Gerald Dreyer

Personal information
- Born: 22 September 1929 (age 96)

Medal record
Men's Boxing
Representing South Africa
Olympic Games
| Gold medal – first place | 1948 London | Lightweight |

= Gerald Dreyer =

South African boxer

Gerald Dreyer (22 September 1929 – 5 September 1985) was a boxer from Pretoria, South Africa, who competed in the Lightweight division during his career as an amateur.

==Amateur career==
Dreyer was the Olympic Gold Medallist at lightweight in London 1948, defeating Joseph Vissers of Belgium in the final.

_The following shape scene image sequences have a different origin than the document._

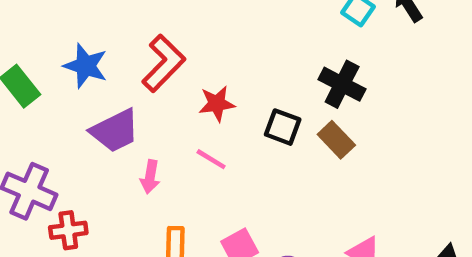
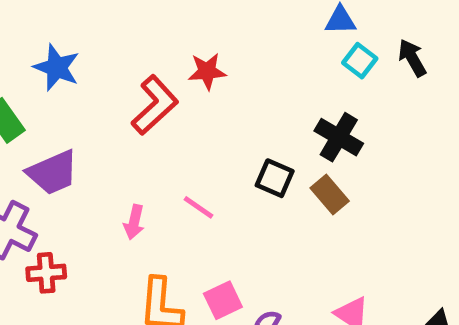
blue star: (86, 66) -> (57, 68), moved
red star: (217, 104) -> (207, 71), moved
purple trapezoid: (115, 131) -> (53, 173), moved

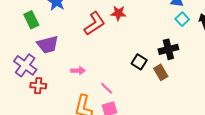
black cross: (339, 137) -> (168, 49), turned 36
pink line: (198, 207) -> (107, 88), moved
pink arrow: (134, 222) -> (78, 71), turned -112

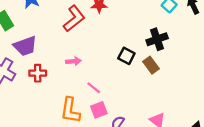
pink arrow: (78, 71) -> (73, 61), moved
red cross: (38, 86) -> (38, 73), moved

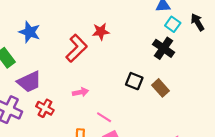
black cross: (157, 39) -> (163, 48), moved, turned -30
red cross: (38, 73) -> (45, 108), turned 35

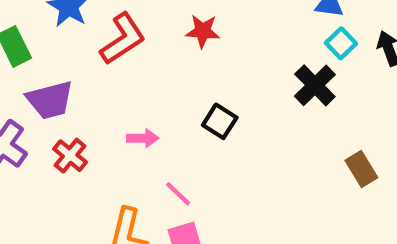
red L-shape: (77, 48) -> (123, 39), moved
black square: (134, 81) -> (220, 121), moved
brown rectangle: (161, 88) -> (361, 169), moved

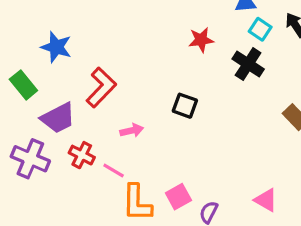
red star: (203, 31) -> (201, 40), moved
red L-shape: (123, 39) -> (101, 87), moved
pink line: (178, 194) -> (114, 171), moved

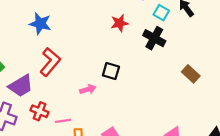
blue star: (56, 47) -> (40, 24), moved
pink arrow: (132, 130) -> (88, 89), moved
pink line: (114, 171) -> (63, 121), turned -35

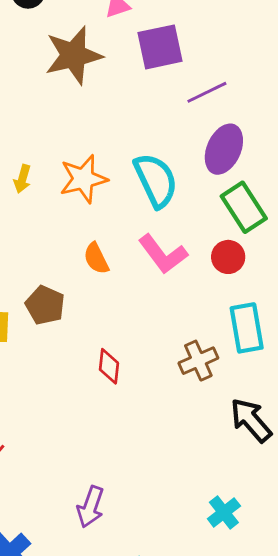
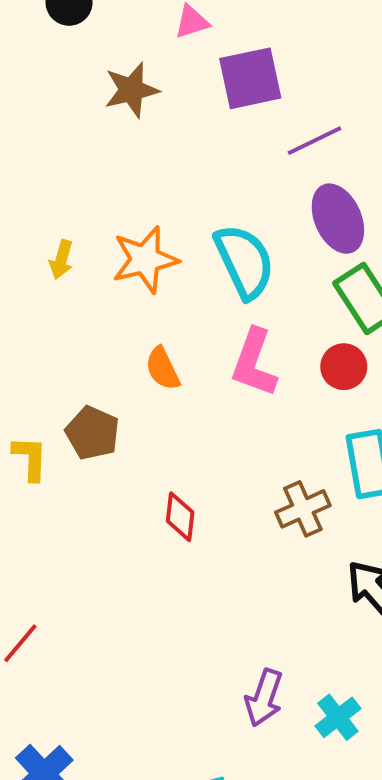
brown star: (73, 55) -> (131, 90), size x0.7
purple ellipse: (224, 149) -> (338, 219), turned -48
pink L-shape: (163, 254) -> (254, 363), turned 57
purple arrow: (91, 507) -> (264, 698), moved

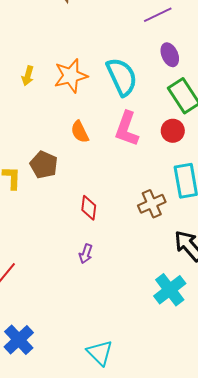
purple ellipse: (338, 219) -> (170, 55), size x0.7
purple arrow: (264, 698) -> (86, 254), moved, size x0.7
cyan cross: (338, 717) -> (170, 290), moved, size x1.4

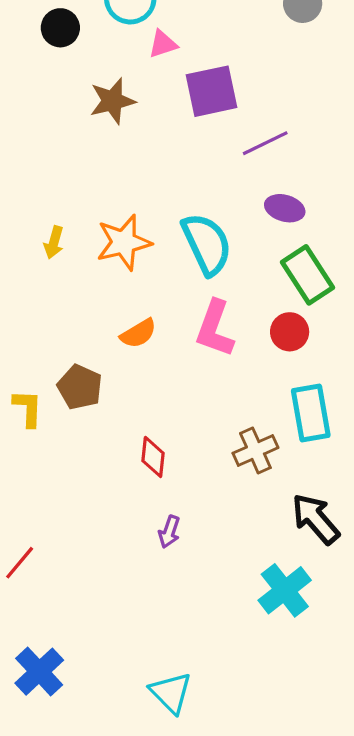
purple ellipse: (170, 55) -> (285, 208), turned -50
orange semicircle: (80, 132) -> (138, 333), turned -95
purple arrow: (86, 254) -> (169, 532), moved

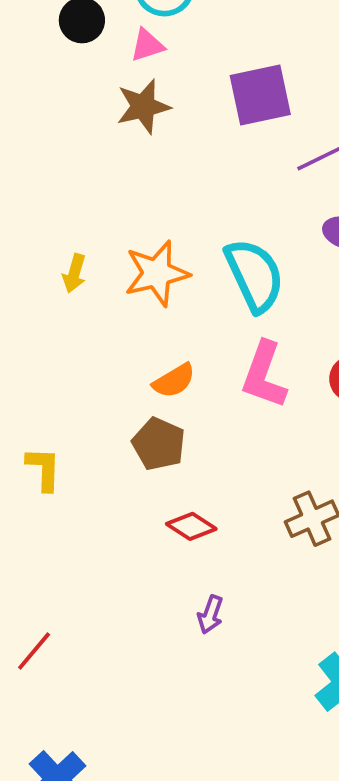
pink triangle: (163, 44) -> (147, 45), moved
brown pentagon: (80, 387) -> (159, 444), moved
red diamond: (153, 457) -> (191, 526), turned -63

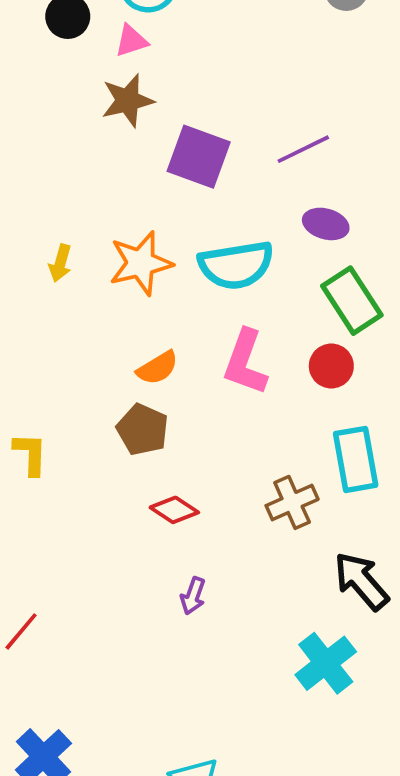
purple square: (260, 95) -> (199, 157), moved, turned 32
cyan semicircle: (254, 275) -> (236, 265), turned 106

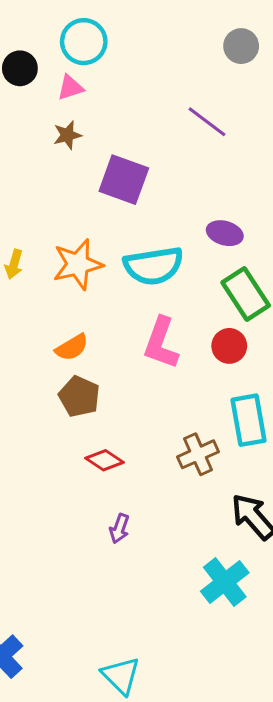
brown star: (128, 101) -> (67, 135), size x0.7
purple line: (303, 149) -> (207, 122), moved, turned 63
orange semicircle: (157, 368) -> (72, 347), moved

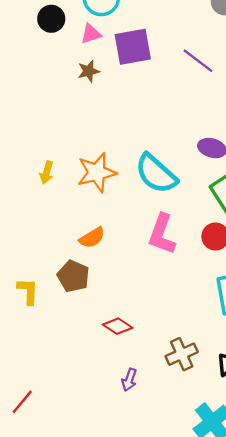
purple square: (124, 180) -> (133, 47), moved, turned -30
cyan semicircle: (154, 266) -> (156, 174), turned 51
brown pentagon: (79, 396) -> (73, 276), moved
brown cross: (198, 454) -> (182, 354), moved

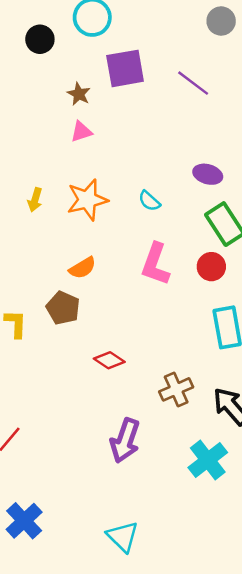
pink triangle: (91, 34) -> (81, 132), moved
brown star: (89, 71) -> (79, 94), turned -30
cyan semicircle: (156, 174) -> (149, 201), size x0.5
purple arrow: (129, 380) -> (125, 440), moved, size x1.8

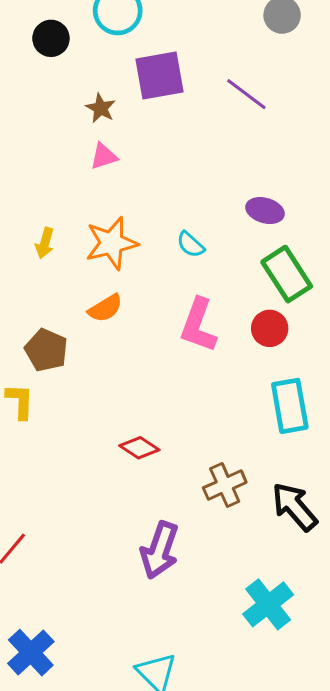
orange semicircle: (82, 268) -> (105, 308), moved
brown pentagon: (63, 308) -> (46, 350), moved
cyan cross: (208, 460) -> (268, 604), moved

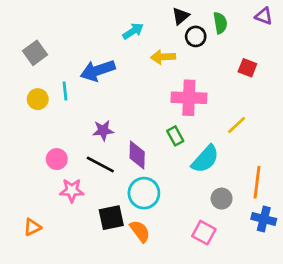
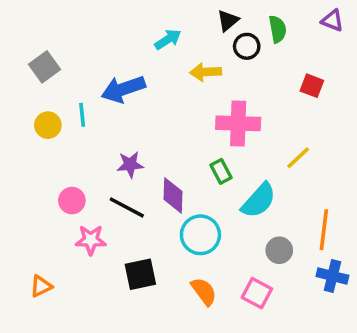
cyan circle: (144, 193) -> (200, 235), moved
orange semicircle: (140, 231) -> (204, 291), moved

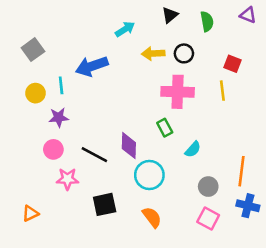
black circle: (247, 46) -> (184, 53), moved
yellow line: (298, 158) -> (222, 91), moved, turned -54
purple star: (130, 165) -> (59, 117), moved
cyan semicircle: (259, 201) -> (193, 149), size x0.6
pink square: (257, 293) -> (208, 219), moved

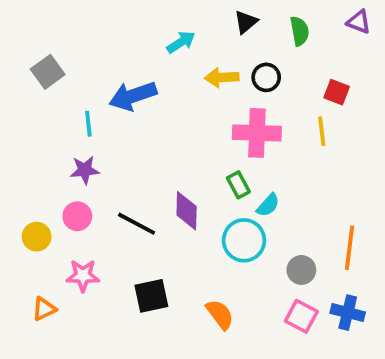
yellow circle: (35, 93) -> (37, 237), moved
cyan semicircle: (193, 149) -> (268, 205), moved
cyan circle: (149, 175) -> (244, 240), moved
pink star: (67, 179) -> (83, 276), moved
blue cross: (248, 206) -> (348, 313), moved

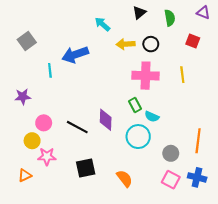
cyan arrow: (181, 42) -> (102, 24), turned -105
red square: (337, 92) -> (193, 41), moved
purple star: (85, 170) -> (23, 97), moved
cyan semicircle: (268, 205) -> (152, 117), turned 72
yellow circle: (37, 237) -> (32, 141), moved

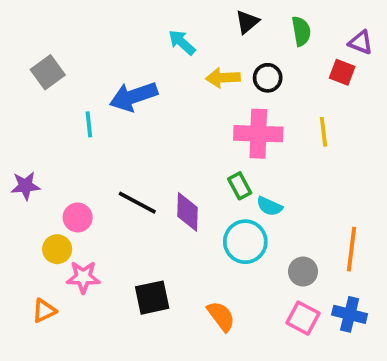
purple triangle: (203, 13) -> (361, 42), moved
purple star: (23, 97) -> (25, 186), moved
black line: (77, 127) -> (137, 203), moved

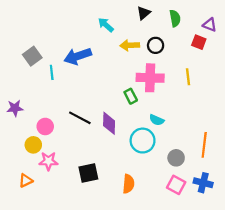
gray square: (48, 72) -> (32, 56), moved
green rectangle: (240, 186) -> (131, 96), moved
orange semicircle: (221, 316) -> (128, 184), turned 42

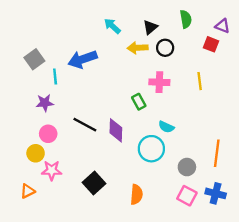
black triangle: (144, 13) -> (150, 27), moved
pink cross: (150, 78) -> (159, 82), size x0.7
purple star: (15, 108) -> (45, 103), moved
black square: (88, 173) -> (94, 183), turned -30

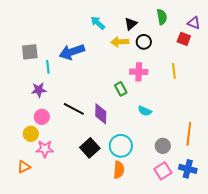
gray square: (34, 59) -> (30, 52), turned 30
cyan circle: (151, 149) -> (121, 146), moved
black square: (94, 183) -> (90, 148), moved
pink square: (187, 196) -> (163, 171), turned 30

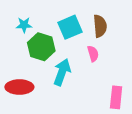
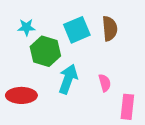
pink semicircle: (93, 54) -> (105, 83), moved

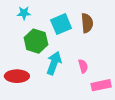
cyan star: (26, 27) -> (24, 13), moved
pink rectangle: (127, 107) -> (101, 85), turned 72

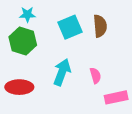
green hexagon: (36, 41) -> (23, 41), moved

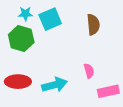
cyan square: (70, 27) -> (50, 19), moved
cyan arrow: (62, 72) -> (55, 85), moved, turned 55

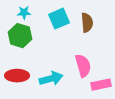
cyan square: (50, 19) -> (59, 19), moved
pink semicircle: (89, 71) -> (83, 66), size x1.6

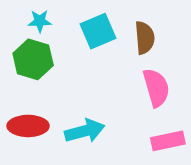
pink semicircle: (83, 66) -> (156, 88), moved

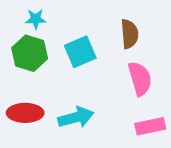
cyan square: (98, 31) -> (80, 52), moved

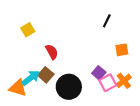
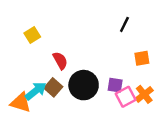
purple square: (99, 73) -> (115, 85), turned -32
black circle: (69, 87) -> (84, 85), moved

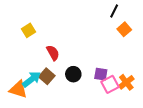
black line: (124, 24) -> (114, 11), moved
orange square: (142, 58) -> (124, 29), moved, turned -32
black circle: (84, 85) -> (73, 74), size x0.6

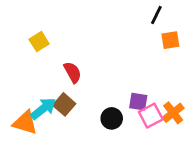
orange square: (124, 29) -> (170, 40), turned 32
black circle: (73, 74) -> (112, 118), moved

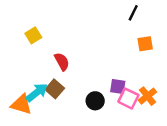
orange square: (170, 40) -> (145, 44), moved
pink square: (151, 116) -> (128, 98), turned -36

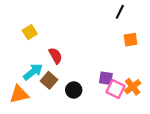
cyan arrow: (37, 92) -> (33, 72), moved
black circle: (95, 101) -> (74, 90), moved
orange triangle: (21, 104) -> (19, 94), turned -30

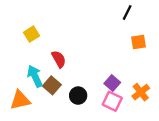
cyan arrow: (33, 72) -> (35, 76), turned -78
purple square: (106, 78) -> (112, 83), turned 32
pink square: (115, 89) -> (112, 101), moved

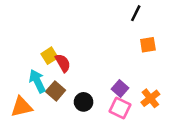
yellow square: (31, 34) -> (49, 56), moved

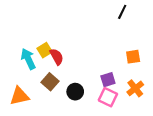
orange square: (148, 45) -> (133, 57), moved
cyan arrow: (37, 81) -> (28, 59), moved
purple square: (120, 89) -> (108, 80), turned 32

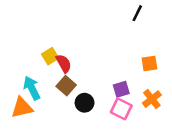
cyan arrow: (28, 59) -> (32, 88), moved
brown square: (50, 82) -> (66, 86), moved

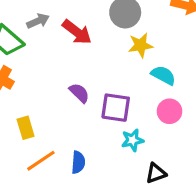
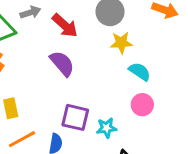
purple semicircle: (79, 93) -> (62, 63), moved, size x1.4
purple square: (116, 108) -> (75, 117), moved

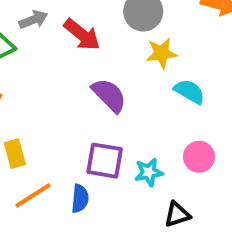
purple semicircle: (62, 63) -> (109, 95), moved
pink circle: (142, 105) -> (199, 157), moved

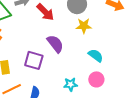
cyan semicircle: (189, 92) -> (96, 55), moved
purple square: (105, 161) -> (34, 60), moved

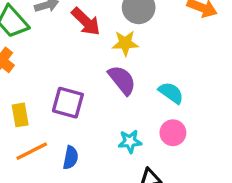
yellow star: (84, 26) -> (125, 43), moved
purple semicircle: (55, 44) -> (122, 80), moved

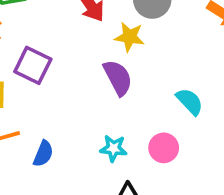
cyan semicircle: (171, 93) -> (190, 101), moved
purple square: (68, 103) -> (33, 65), moved

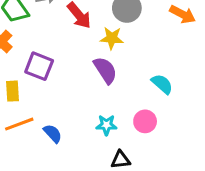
blue semicircle: (43, 154) -> (53, 133), turned -60

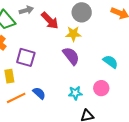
blue semicircle: (53, 133) -> (39, 93), moved

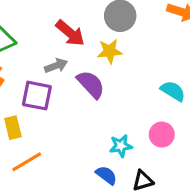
gray arrow: (26, 10) -> (56, 66), moved
purple semicircle: (71, 56) -> (91, 84), moved
blue semicircle: (39, 93) -> (106, 175), moved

Below are Gerald Dreyer's bouts from the 1948 Olympic Games:

- Round of 32: bye
- Round of 16: defeated Ernesto Porto (Philippines) on points
- Quarterfinal: defeated Øivind Breiby (Norway) on points
- Semifinal: defeated Svend Wad (Denmark) on points
- Final: defeated Joseph Vissers (Belgium) on points (won gold medal)

==Pro career==
Dreyer turned pro in 1948 and fought primarily in New York City late in his career, retiring in 1955 after having won 41, lost 8, and drawn 2 with 23 Knockouts. Dreyer won the Commonwealth (British Empire) lightweight title beating Cliff Curvis over 15 rounds at Rand Stadium, Johannesburg on 8 December 1952.